Un premier enregistrement historique qui demeurera à jamais une référence absolue et indépassable.

 

 Inge Borkh, Ingrid Bjoner, Matha Mödl, Jess Thomas, Dietrich Fischer-Dieskau

 J.Keilberth - Orchestre d'Etat de Bavière                                   1963

 

Cet enregistrement a été effectué en public le 21 novembre 1963,  à l'occasion de la réouverture du théâtre national à Munich, résidence de l'opéra d’État de Bavière, après sa reconstruction entamée en 1958. La captation a été réalisée à l'époque par Deutsche Grammophon, il ne s'agit donc pas d'une bande radio publiée a posteriori par un label. La qualité sonore en est très bonne, seules quelques toux sont audibles par moment. C'est donc une grande chance de pouvoir réécouter aujourd'hui ce témoignage exceptionnel. La distribution qui avait été réunie est du plus haut niveau. Inge Borkh aborde avec le même engagement dramatique et vocal le rôle de la teinturière qu'elle le faisait avec Salomé ou Elektra. Elle est tout simplement époustouflante, avec une intensité constante. Dans le rôle du teinturier Dietrich Fischer-Dieskau traduit la profonde humanité du personnage avec un chant sublime et comme toujours très soigné. Le début du 3e acte est ainsi un moment avec leur duo est un sommet de nuances et d'émotion. Martha Mödl est vocalement fatiguée mais sa voix rauque et son sens du théâtre en font une nourrice captivante. L'empereur est interprété par Jess Thomas qui rayonne dans ce rôle qui semble ne lui poser aucune difficulté, comme on l'entend dans son monologue du 2e acte où il sait faire appel à une large palette de nuances. Ingrid Bjoner chante bien et avec engagement son rôle de l'impératrice. On appréciera aussi l'apparition d'Hans Hotter dans le petit rôle du messager des Esprits.

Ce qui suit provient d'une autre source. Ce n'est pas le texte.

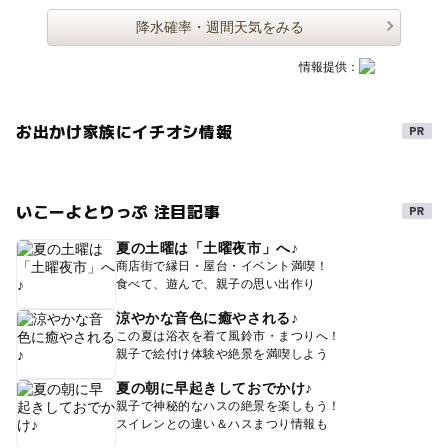
降水確率・週間天気をみる
情報提供：
お出かけ家族にイチオシ情報
いこーよとりっぷ 注目記事
夏の土曜は「土曜夜市」へ♪
商店街で縁日・屋台・イベント満喫！
食べて、遊んで、親子の思い出作り
涼やかな音色に癒やされる♪
この夏は浴衣を着て風鈴市・まつりへ！
親子で絵付け体験や絶景を満喫しよう
夏の朝に早起きしておでかけ♪
親子で神秘的なハスの絶景を楽しもう！
スイレンとの違い＆ハスまつり情報も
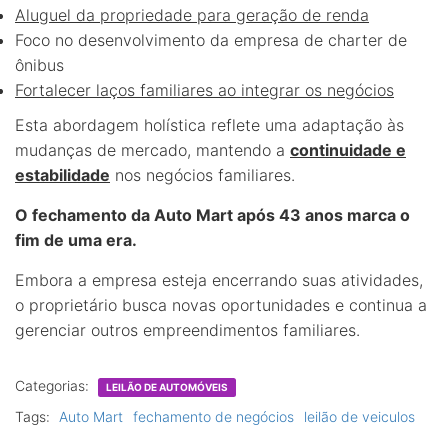
Aluguel da propriedade para geração de renda
Foco no desenvolvimento da empresa de charter de
ônibus
Fortalecer laços familiares ao integrar os negócios
Esta abordagem holística reflete uma adaptação às
mudanças de mercado, mantendo a
continuidade e
estabilidade
nos negócios familiares.
O fechamento da Auto Mart após 43 anos marca o
fim de uma era.
Embora a empresa esteja encerrando suas atividades,
o proprietário busca novas oportunidades e continua a
gerenciar outros empreendimentos familiares.
Categorias:
LEILÃO DE AUTOMÓVEIS
Tags:
Auto Mart
fechamento de negócios
leilão de veiculos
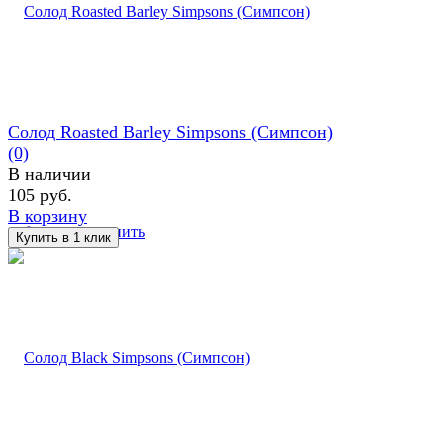
Солод Roasted Barley Simpsons (Симпсон)
(0)
В наличии
105 руб.
В корзину
избранное
сравнить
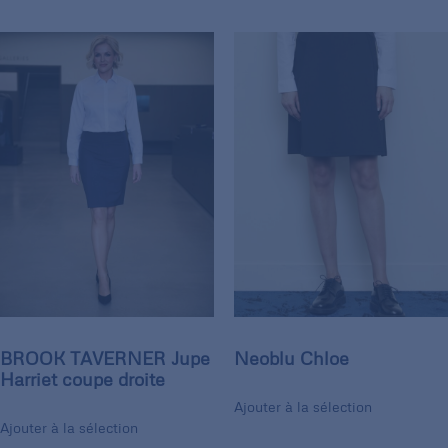
BROOK TAVERNER Jupe
Neoblu Chloe
Harriet coupe droite
Ajouter à la sélection
Ajouter à la sélection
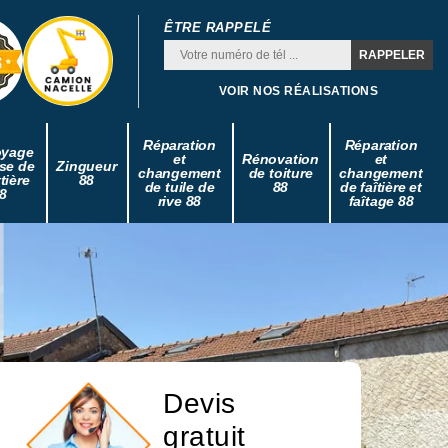
ÊTRE RAPPELÉ
VOIR NOS RÉALISATIONS
Réparation
Réparation
oyage
et
Rénovation
et
se de
Zingueur
changement
de toiture
changement
tière
88
de tuile de
88
de faîtière et
8
rive 88
faîtage 88
Devis
gratuit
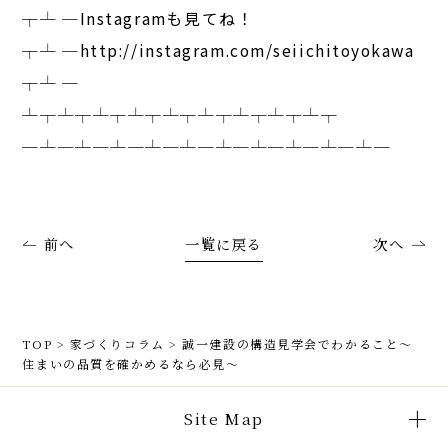
┬┴ ─Instagramも見てね！
┬┴ ─http://instagram.com/seiichitoyokawa
┬┴ ─
┴┬┴┬┴┬┴┬┴┬┴┬┴┬┴┬┴┬
─┴─┴─┴─┴─┴─┴─┴─┴─┴─┴─
前へ
一覧に戻る
次へ
TOP
>
家づくりコラム
>
誠一建設の構造見学会でわかること〜
住まいの品質を確かめるなら必見〜
Site Map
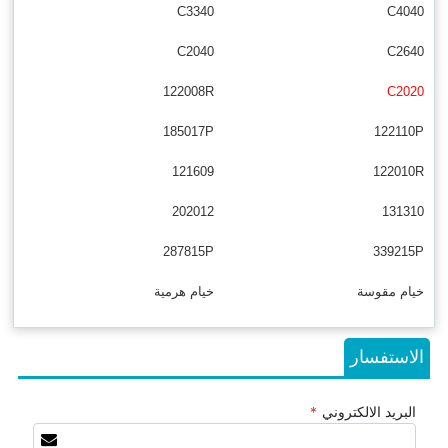
C3340
C4040
C2040
C2640
122008R
C2020
185017P
122110P
121609
122010R
202012
131310
287815P
339215P
خيام مقوسة
خيام هرمية
الاستفسار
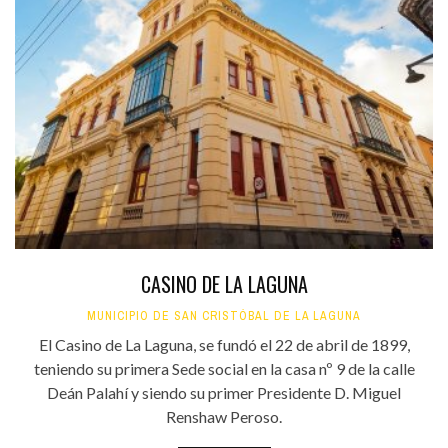
CASINO DE LA LAGUNA
MUNICIPIO DE SAN CRISTÓBAL DE LA LAGUNA
El Casino de La Laguna, se fundó el 22 de abril de 1899,
teniendo su primera Sede social en la casa nº 9 de la calle
Deán Palahí y siendo su primer Presidente D. Miguel
Renshaw Peroso.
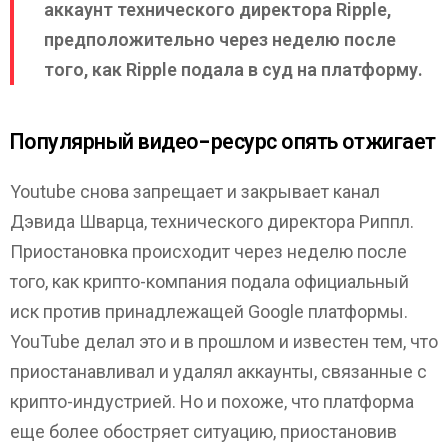
аккаунт технического директора Ripple,
предположительно через неделю после
того, как Ripple подала в суд на платформу.
Популярный видео-ресурс опять отжигает
Youtube снова запрещает и закрывает канал
Дэвида Шварца, технического директора Риппл.
Приостановка происходит через неделю после
того, как крипто-компания подала официальный
иск против принадлежащей Google платформы.
YouTube делал это и в прошлом и известен тем, что
приостанавливал и удалял аккаунты, связанные с
крипто-индустрией. Но и похоже, что платформа
еще более обостряет ситуацию, приостановив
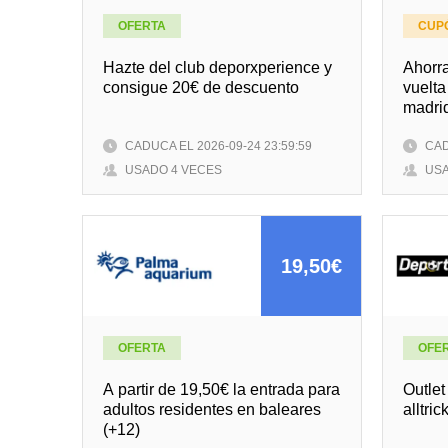
OFERTA
CUP
Hazte del club deporxperience y
Ahorra
consigue 20€ de descuento
vuelta
madrid
CADUCA EL 2026-09-24 23:59:59
CAD
USADO 4 VECES
USA
19,50€
OFERTA
OFE
A partir de 19,50€ la entrada para
Outlet
adultos residentes en baleares
alltric
(+12)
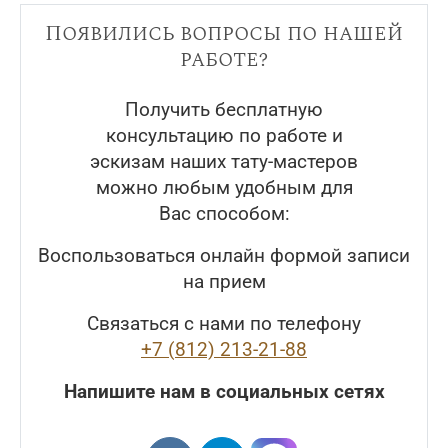
Появились вопросы по нашей
работе?
Получить бесплатную
консультацию по работе и
эскизам наших тату-мастеров
можно любым удобным для
Вас способом:
Воспользоваться онлайн формой записи
на прием
Связаться с нами по телефону
+7 (812) 213-21-88
Напишите нам в социальных сетях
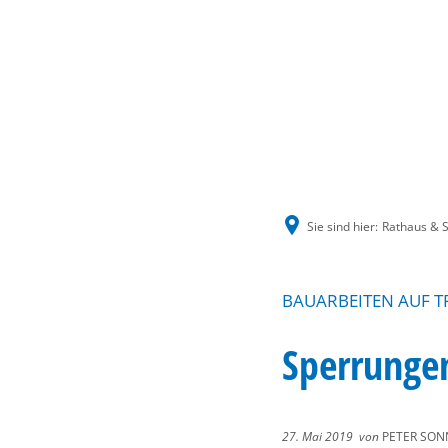
Sie sind hier:
Rathaus & S
BAUARBEITEN AUF T
Sperrunge
27. Mai 2019
von
PETER SON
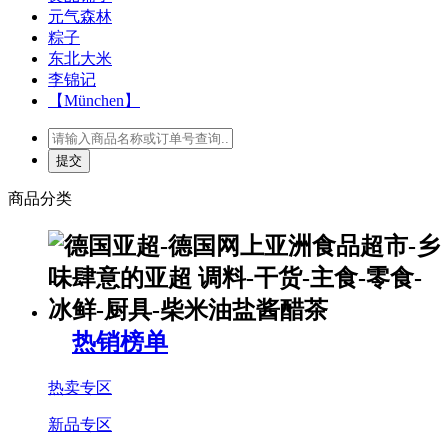
元气森林
粽子
东北大米
李锦记
【München】
商品分类
热销榜单
热卖专区
新品专区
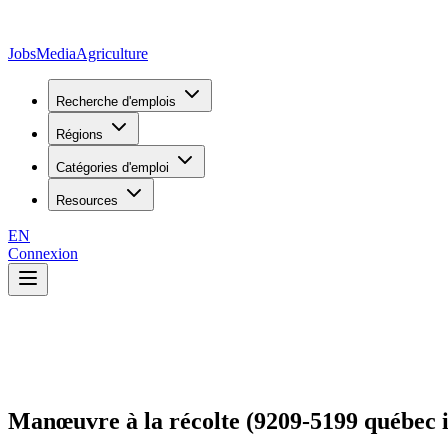
JobsMedia
Agriculture
Recherche d'emplois
Régions
Catégories d'emploi
Resources
EN
Connexion
Manœuvre à la récolte (9209-5199 québec i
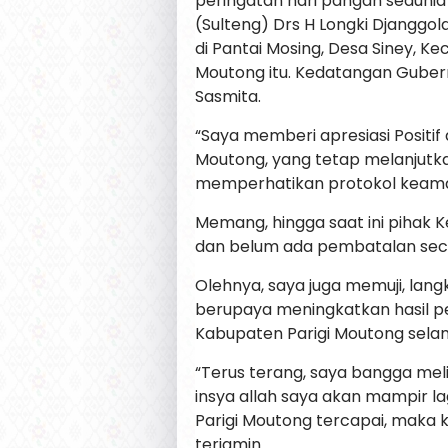
peringatan hari pangan sedunia
(Sulteng) Drs H Longki Djanggola
di Pantai Mosing, Desa Siney, 
Moutong itu. Kedatangan Gubern
Sasmita.
“Saya memberi apresiasi Positi
Moutong, yang tetap melanjutk
memperhatikan protokol keama
Memang, hingga saat ini pihak 
dan belum ada pembatalan secar
Olehnya, saya juga memuji, lan
berupaya meningkatkan hasil pe
Kabupaten Parigi Moutong selama
“Terus terang, saya bangga mel
insya allah saya akan mampir la
Parigi Moutong tercapai, maka 
terjamin.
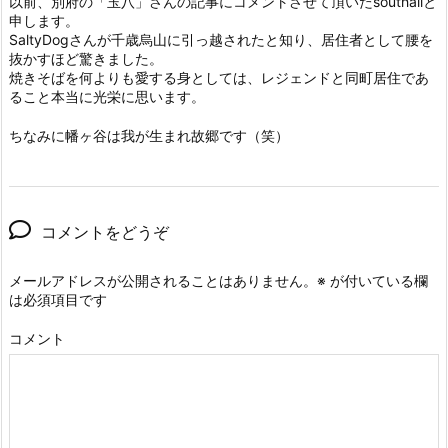
以前、別府の「玉八」さんの記事にコメントさせて頂いたsouthallと
申します。
SaltyDogさんが千歳烏山に引っ越されたと知り、居住者として腰を
抜かすほど驚きました。
焼きそばを何よりも愛する身としては、レジェンドと同町居住であ
ること本当に光栄に思います。
ちなみに幡ヶ谷は我が生まれ故郷です（笑）
コメントをどうぞ
メールアドレスが公開されることはありません。
※
が付いている欄
は必須項目です
コメント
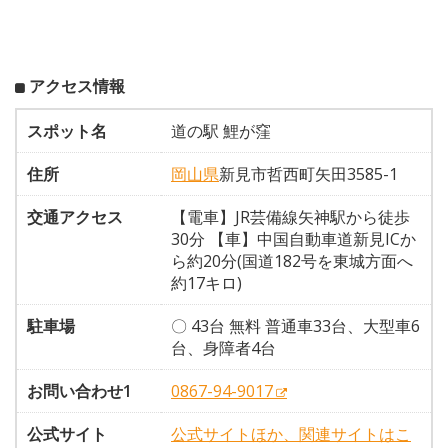
アクセス情報
スポット名
道の駅 鯉が窪
住所
岡山県
新見市哲西町矢田3585-1
交通アクセス
【電車】JR芸備線矢神駅から徒歩
30分 【車】中国自動車道新見ICか
ら約20分(国道182号を東城方面へ
約17キロ)
駐車場
〇 43台 無料 普通車33台、大型車6
台、身障者4台
お問い合わせ1
0867-94-9017
公式サイト
公式サイトほか、関連サイトはこ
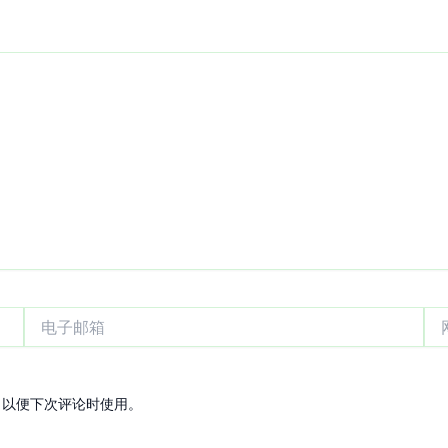
电
网
子
站
邮
箱
，以便下次评论时使用。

La direction de Keilberth semble privilégier une approche assez tragique. Les tempos sont assez retenus, les couleurs plutôt sombres. Avec un grand sens du théâtre, il assure l'unité et la continuité du discours dramatique, avec une grande densité.

 

 Birgit Nilsson, Leonie Rysanek, Ruth Hesse, James King, Walter Berry

 K.Böhm - Orchestre de l'Opéra de Vienne                                 1977

 

Il s'agit à nouveau d'un enregistrement live d'une représentation historique, réalisé par la radio autrichienne et publié par Deutsche Grammophon, avec l'autorisation de Karl Böhm. On retrouve l'impératrice presque aussi somptueuse, aux aigus aussi radieux que 20 ans plus tôt en studio. Elle confère toujours une noblesse, une intensité vocale et une lumière extraordinaires à ce rôle qu'elle a tout particulièrement marqué. Avec sa voix immense et claire, Nilsson incarne une teinturière sidérante de facilité et dont l'impact est unique. Walter Berry chante de façon engagée et en prenant soin à sa ligne de chant et aux nuances. James King est un magnifique Empereur, à la fois nuancé et puissant. Son monologue du 2e acte est assez exceptionnel. Ruth Hesse est une nourrice sombre et bien chantante.

Surtout il y a Karl Böhm de nouveau à la tête de Vienne pour une direction lumineuse et d'une grande finesse, très poétique. La tension et le drame sont également présents avec des crescendos impressionnants, un quatuor de la scène finale qui explose.